• **TASK GOAL**
Give the entries again exactly. Skip the pictures.

-- RECORD SET follows --

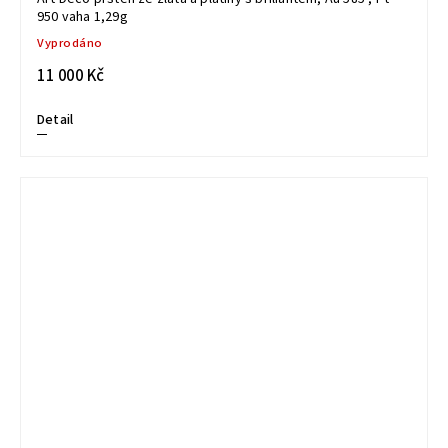
950 vaha 1,29g
Vyprodáno
11 000 Kč
Detail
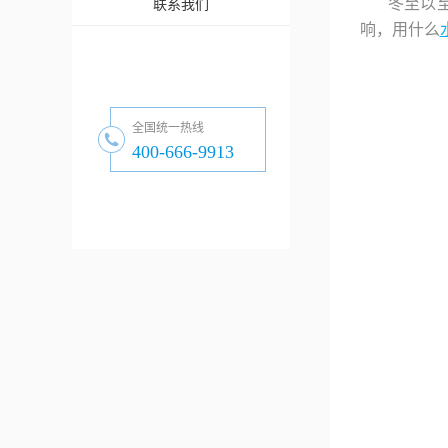
冬至以
联系我们
响，用什么
全国统一热线
400-666-9913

-- RECORD SET concluded --

• **RESPONSE TO THIS EXERCISE**
950 vaha 1,29g
Vyprodáno
11 000 Kč
Detail
冬至以
联系我们
响，用什么
全国统一热线
400-666-9913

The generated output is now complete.